The new capital of the R.O.C. province of Fujian, then romanized as Fukien, was moved to Kinmen. The status of Kinmen County and Lienchiang County — previously referred to as Quemoy and Matsu — as counties of Fujian Province, R.O.C., had strategic value for both Chiang and Mao.

For Chiang, having a bit of territory that had not previously been Japanese Formosa assisted in selling the idea that the Kuomintang was the rightful ruler of China, even though it only administered the provinces of Fujian and Taiwan. These bits of Fujian were also useful in ensuring a “hot” zone during the Cold War, thus keeping the R.O.C., and Chiang, firmly in the minds of politicians in Washington, D.C. For Kinmen residents, who needed special permission to visit the “Taiwan Province” of the R.O.C., life was not easy, as this passage from Academia Sinica scholar Nathan Batto’s excellent Taiwan political blog Frozen Garlic notes:

Empty beaches at Kinmen are a legacy of landmines and rules against swimming during martial law.

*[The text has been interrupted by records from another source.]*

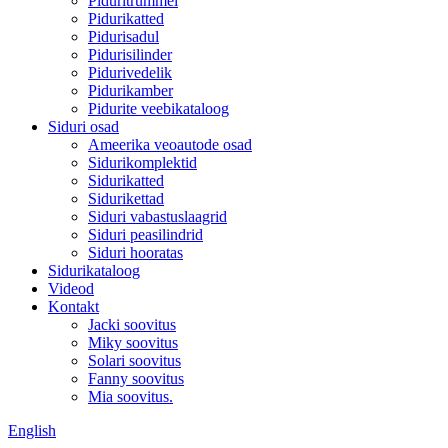
Piduritrummel
Pidurikatted
Pidurisadul
Pidurisilinder
Pidurivedelik
Pidurikamber
Pidurite veebikataloog
Siduri osad
Ameerika veoautode osad
Sidurikomplektid
Sidurikatted
Sidurikettad
Siduri vabastuslaagrid
Siduri peasilindrid
Siduri hooratas
Sidurikataloog
Videod
Kontakt
Jacki soovitus
Miky soovitus
Solari soovitus
Fanny soovitus
Mia soovitus.
English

The civilians lived under very strict rules. To give some famous examples, basketballs and volleyballs were tightly monitored to ensure that no extras were available for use as floatation devices; residents were not allowed to learn how to swim, and all windows had to be blacked out at night. … In 1958, the PRC started shelling Kinmen and threatened to overrun the island. Eventually, they stopped trying to come ashore, but they continued shelling for decades. The every other day bombings were a fact of life for two generations of people. On even days, you could relax. On odd days, you needed to be at home and in your bomb shelter by 7:30pm. 

In the rest of Taiwan, life was also difficult. The February 28 Massacre of 1947 had resulted in the killing or disappearing of thousands, and effectively all of the Taiwanese elite, which was primarily composed of descendants of immigrants that had arrived centuries earlier from Fujian and Guangdong, many of whom had intermarried with Taiwan’s indigenous peoples. After that, decades of martial law — officially declared in 1949 — were used to cow the populace into submission, with special severity for “mainlanders” who had fled China toward the end of the civil war in the late 1940s that were typically accused of being Communists, and who sometimes were.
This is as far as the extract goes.